Ce dernier se tourna vers Jessica avec un sourire douloureux. « Ma Dame, je crains d’avoir sous-estimé vos vins. Ceux que vous nous avez fait servir sont puissants et je n’y suis point accoutumé. »
Il y avait du venin dans ses paroles. Jessica répondit d’une voix douce : « Lorsque des étrangers se rencontrent, il convient de faire une certaine place aux différences de formation et de coutumes. »
« Merci, Ma Dame. »
La voisine du confectionneur de distilles se pencha alors vers Jessica et demanda : « Le Duc nous a enjoint de demeurer ici. J’espère que cela ne signifie pas de nouveaux combats. »
Ainsi, c’est à ce point qu’elle devait amener la conversation, se dit Jessica.
« Je pense que tout ceci sera sans importance, dit-elle. Mais, en ce moment, il y a tant de détails qui requièrent l’attention du Duc. Aussi longtemps que l’inimitié persistera entre les Atréides et les Harkonnens, nous ne saurions être trop prudents. Le Duc a fait vœu de rétribution. Et il est certain qu’il n’entend pas laisser en vie un seul agent des Harkonnens sur Arrakis. (Son regard se posa sur le banquier.) Bien entendu, les Conventions lui donnent raison sur ce point. (Son regard revint sur Kynes.) N’est-il point vrai, Dr Kynes ? »
« Très certainement. »
Discrètement, le confectionneur de distilles attira son voisin en arrière. Jessica dit en le regardant : « Je pense que je vais encore manger. Peut-être de cet oiseau que l’on nous a servi précédemment. »

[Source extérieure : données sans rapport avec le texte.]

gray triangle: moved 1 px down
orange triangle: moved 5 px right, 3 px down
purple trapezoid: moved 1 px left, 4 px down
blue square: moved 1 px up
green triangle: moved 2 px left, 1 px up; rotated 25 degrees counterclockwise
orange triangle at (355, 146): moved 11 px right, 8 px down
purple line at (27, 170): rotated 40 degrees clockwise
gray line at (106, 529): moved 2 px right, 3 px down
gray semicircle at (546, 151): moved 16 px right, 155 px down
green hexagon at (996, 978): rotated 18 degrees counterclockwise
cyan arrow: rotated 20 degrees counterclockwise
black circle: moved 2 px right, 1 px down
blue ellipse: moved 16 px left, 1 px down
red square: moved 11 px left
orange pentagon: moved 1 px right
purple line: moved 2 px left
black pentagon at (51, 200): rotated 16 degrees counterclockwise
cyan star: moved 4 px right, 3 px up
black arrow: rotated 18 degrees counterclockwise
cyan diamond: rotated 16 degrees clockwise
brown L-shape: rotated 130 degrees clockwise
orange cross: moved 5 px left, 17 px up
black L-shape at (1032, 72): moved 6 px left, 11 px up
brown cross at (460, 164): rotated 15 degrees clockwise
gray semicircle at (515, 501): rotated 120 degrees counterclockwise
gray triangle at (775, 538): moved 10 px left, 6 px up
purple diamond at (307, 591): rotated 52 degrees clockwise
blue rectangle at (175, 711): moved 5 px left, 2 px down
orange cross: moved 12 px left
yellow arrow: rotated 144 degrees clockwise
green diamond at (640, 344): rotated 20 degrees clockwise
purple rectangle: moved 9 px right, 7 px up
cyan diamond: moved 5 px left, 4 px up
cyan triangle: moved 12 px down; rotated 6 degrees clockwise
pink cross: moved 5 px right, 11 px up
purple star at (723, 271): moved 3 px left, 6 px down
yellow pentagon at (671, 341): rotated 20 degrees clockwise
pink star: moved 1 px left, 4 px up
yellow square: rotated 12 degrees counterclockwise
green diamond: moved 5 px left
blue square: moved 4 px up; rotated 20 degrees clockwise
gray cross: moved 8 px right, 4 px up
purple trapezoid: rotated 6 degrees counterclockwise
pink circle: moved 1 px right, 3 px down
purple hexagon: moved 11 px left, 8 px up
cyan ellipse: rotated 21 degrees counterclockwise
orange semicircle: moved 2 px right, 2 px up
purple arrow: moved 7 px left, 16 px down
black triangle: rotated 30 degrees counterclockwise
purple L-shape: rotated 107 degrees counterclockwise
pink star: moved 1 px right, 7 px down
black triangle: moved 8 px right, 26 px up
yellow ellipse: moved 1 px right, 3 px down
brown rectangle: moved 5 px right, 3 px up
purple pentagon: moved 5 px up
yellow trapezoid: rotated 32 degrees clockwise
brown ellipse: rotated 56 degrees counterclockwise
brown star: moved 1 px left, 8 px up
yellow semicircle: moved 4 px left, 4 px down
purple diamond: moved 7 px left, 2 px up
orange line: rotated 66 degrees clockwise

Elle fit signe à un serviteur et se tourna vers le banquier : « Et vous, monsieur, vous parliez des oiseaux et de leurs mœurs. IL existe tant de choses passionnantes sur Arrakis. Dites-moi : où trouve-t-on l’épice ? Les chasseurs vont-ils loin dans le désert ? »
« Oh, non, Ma Dame. On ne sait que peu de chose sur le désert profond. Et presque rien des régions méridionales. »
« Si l’on en croit en conte, dit Kynes, on devrait trouver une grande Charge Mère d’épice dans ces régions, mais je pense qu’il ne s’agit là que d’une invention pour les besoins d’une chanson. Parfois, des chasseurs d’épice audacieux pénètrent dans la ceinture centrale, mais c’est extrêmement dangereux. La navigation y est incertaine, les tempêtes fréquentes. Les accidents se multiplient dans des proportions dramatiques à mesure que vous vous éloigniez des bases du Bouclier. On a découvert qu’il n’était guère profitable de se risquer loin dans le sud. Bien sûr, si nous disposions d’un satellite météo… »
Bewt leva les yeux et dit, la bouche pleine : « On dit que les Fremens vont jusque-là, qu’ils se risquent n’importe où et qu’ils ont trouvé des trempes et des puits-gorgeurs même dans le Sud. »
« Des trempes et des puits-gorgeurs ? » demanda Jessica.
« Ce ne sont que des rumeurs qui courent. Ma Dame, intervint Kynes. Ce sont des choses que l’on connaît sur les autres mondes, pas sur Arrakis. Une trempe est un endroit où l’eau filtre jusqu’à la surface, ou du moins assez près de la surface pour que l’on décèle sa présence à certains signes. Un puits-gorgeur est une forme de trempe qui permet de se désaltérer à l’aide d’un chalumeau engagé dans le sable… du moins à ce que l’on raconte. »
Ses mots sont trompeurs, songea Jessica.
Pourquoi ment-il ? se demanda Paul.
« Comme c’est intéressant », fit Jessica.
« A ce que l’on raconte… » Quel curieux maniérisme dans leur façon de s’exprimer. S’ils savaient à quel point cela révèle l’importance qu’ils accordent aux superstitions.
« Vous auriez un dicton, fit Paul : Le vernis vient des cités, la sagesse du désert. »
« Il y a bien des dictons sur Arrakis », dit Kynes.
Avant que Jessica ait pu formuler une nouvelle question, un serviteur lui présenta un billet. Elle le déplia, reconnut l’écriture du Duc et ses signes codés.